Dataset excerpts:
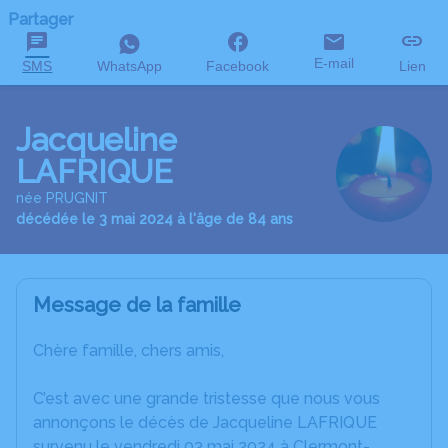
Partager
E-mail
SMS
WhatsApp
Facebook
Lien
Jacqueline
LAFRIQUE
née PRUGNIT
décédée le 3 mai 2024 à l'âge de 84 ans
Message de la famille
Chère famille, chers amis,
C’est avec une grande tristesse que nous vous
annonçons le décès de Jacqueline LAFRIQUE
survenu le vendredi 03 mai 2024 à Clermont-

==

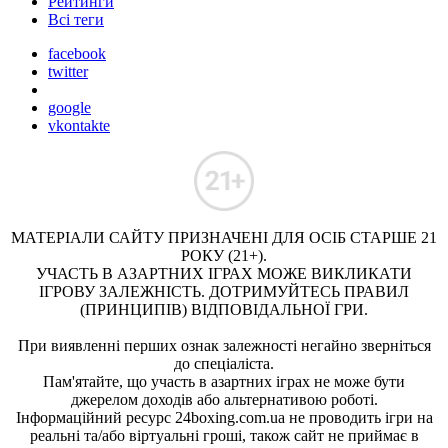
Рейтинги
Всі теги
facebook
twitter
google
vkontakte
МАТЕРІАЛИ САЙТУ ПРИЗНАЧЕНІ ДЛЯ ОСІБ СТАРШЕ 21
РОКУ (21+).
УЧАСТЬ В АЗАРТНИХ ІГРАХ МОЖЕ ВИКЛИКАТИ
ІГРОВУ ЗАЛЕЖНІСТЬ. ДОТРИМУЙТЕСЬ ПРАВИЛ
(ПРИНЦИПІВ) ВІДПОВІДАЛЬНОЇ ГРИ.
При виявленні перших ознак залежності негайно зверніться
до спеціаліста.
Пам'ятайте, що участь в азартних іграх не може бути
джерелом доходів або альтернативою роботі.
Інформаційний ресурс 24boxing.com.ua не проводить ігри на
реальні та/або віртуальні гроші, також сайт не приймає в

* * *

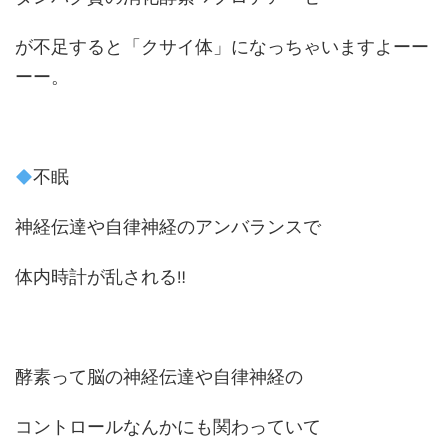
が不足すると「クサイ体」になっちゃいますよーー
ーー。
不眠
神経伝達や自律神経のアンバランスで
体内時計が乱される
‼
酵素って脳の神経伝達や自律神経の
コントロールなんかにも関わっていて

### WHAT IS BEING ASKED
For the word "Jacqueline", say how many lines of the records above contain it. Reply with the number alone.

### SOLUTION TO THE EXERCISE
2